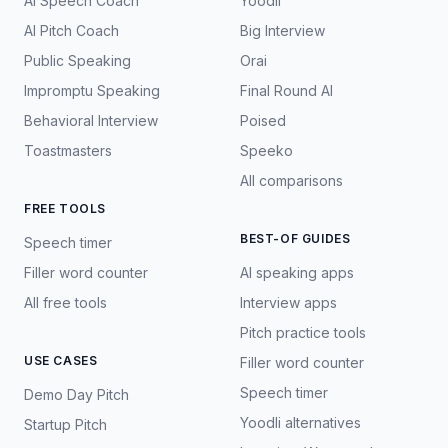
AI Speech Coach
Yoodli
AI Pitch Coach
Big Interview
Public Speaking
Orai
Impromptu Speaking
Final Round AI
Behavioral Interview
Poised
Toastmasters
Speeko
All comparisons
FREE TOOLS
BEST-OF GUIDES
Speech timer
Filler word counter
AI speaking apps
All free tools
Interview apps
Pitch practice tools
USE CASES
Filler word counter
Speech timer
Demo Day Pitch
Yoodli alternatives
Startup Pitch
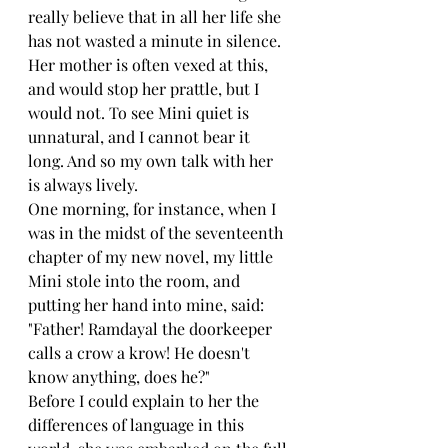
really believe that in all her life she 
has not wasted a minute in silence. 
Her mother is often vexed at this, 
and would stop her prattle, but I 
would not. To see Mini quiet is 
unnatural, and I cannot bear it 
long. And so my own talk with her 
is always lively.
One morning, for instance, when I 
was in the midst of the seventeenth 
chapter of my new novel, my little 
Mini stole into the room, and 
putting her hand into mine, said: 
"Father! Ramdayal the doorkeeper 
calls a crow a krow! He doesn't 
know anything, does he?"
Before I could explain to her the 
differences of language in this 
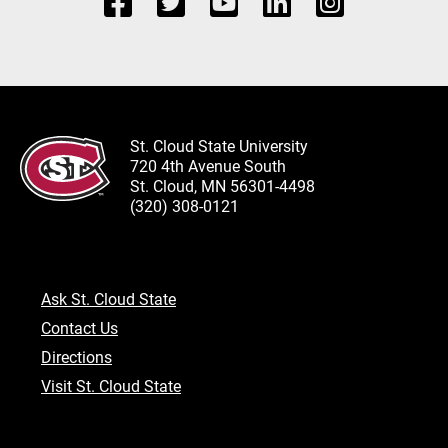
St. Cloud State University
720 4th Avenue South
St. Cloud, MN 56301-4498
(320) 308-0121
Ask St. Cloud State
Contact Us
Directions
Visit St. Cloud State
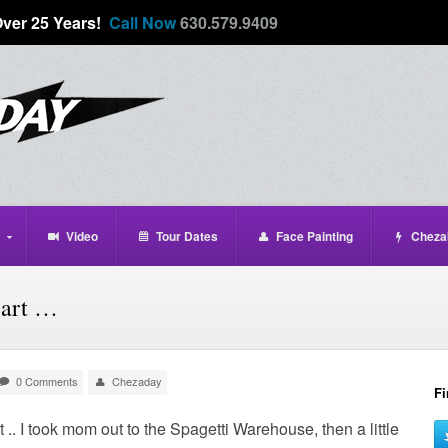
Over 25 Years!
Call Now
630.579.9409
Video
Tour Dates
Face Painting
Cheza
eart …
0 Comments
Chezaday
Fi
t .. I took mom out to the Spagetti Warehouse, then a little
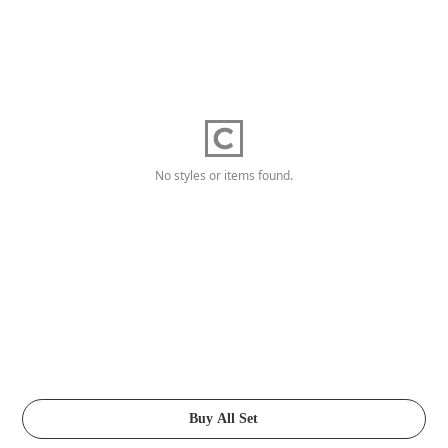
No styles or items found.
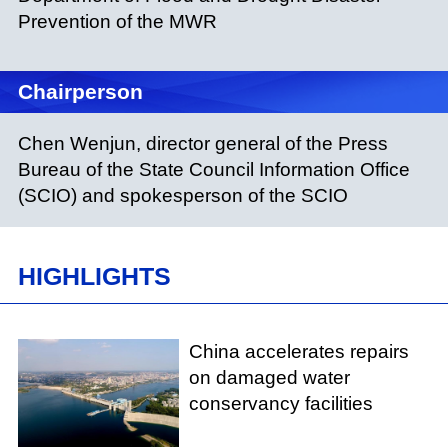
Prevention of the MWR
Chairperson
Chen Wenjun, director general of the Press
Bureau of the State Council Information Office
(SCIO) and spokesperson of the SCIO
HIGHLIGHTS
China accelerates repairs
on damaged water
conservancy facilities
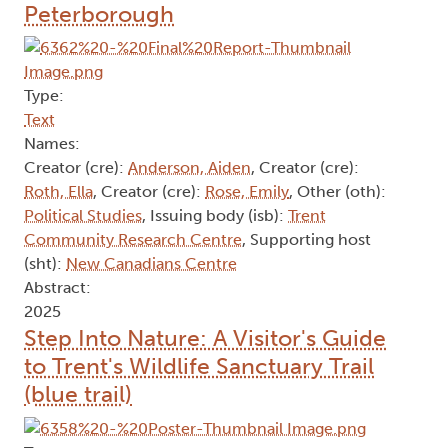
Peterborough
Type:
Text
Names:
Creator (cre):
Anderson, Aiden
, Creator (cre):
Roth, Ella
, Creator (cre):
Rose, Emily
, Other (oth):
Political Studies
, Issuing body (isb):
Trent
Community Research Centre
, Supporting host
(sht):
New Canadians Centre
Abstract:
2025
Step Into Nature: A Visitor's Guide
to Trent's Wildlife Sanctuary Trail
(blue trail)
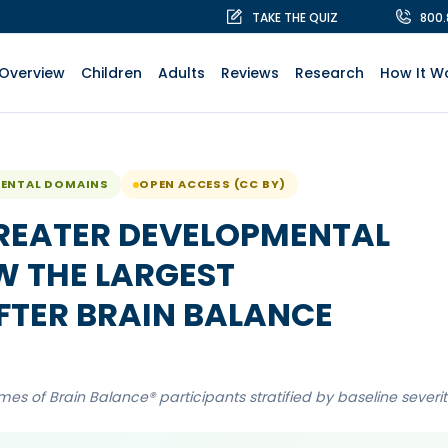
TAKE THE QUIZ
800
Overview
Children
Adults
Reviews
Research
How It W
MENTAL DOMAINS
OPEN ACCESS (CC BY)
REATER DEVELOPMENTAL
 THE LARGEST
TER BRAIN BALANCE
s of Brain Balance® participants stratified by baseline severit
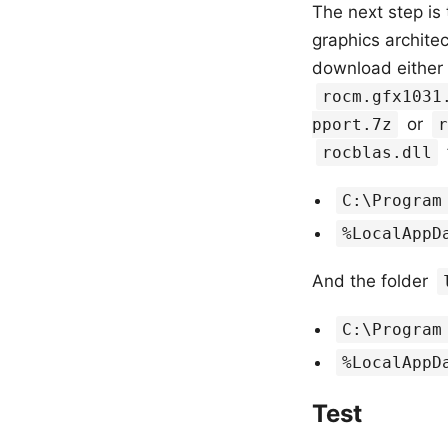
The next step is 
graphics archite
download either
rocm.gfx1031
or
pport.7z
r
rocblas.dll
C:\Program
%LocalAppD
And the folder
C:\Program
%LocalAppD
Test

• • •

» **What the task asks**: Determine the number of lines above that include the word "Research"; the reply is that number only.

» **Response for this exercise**: 2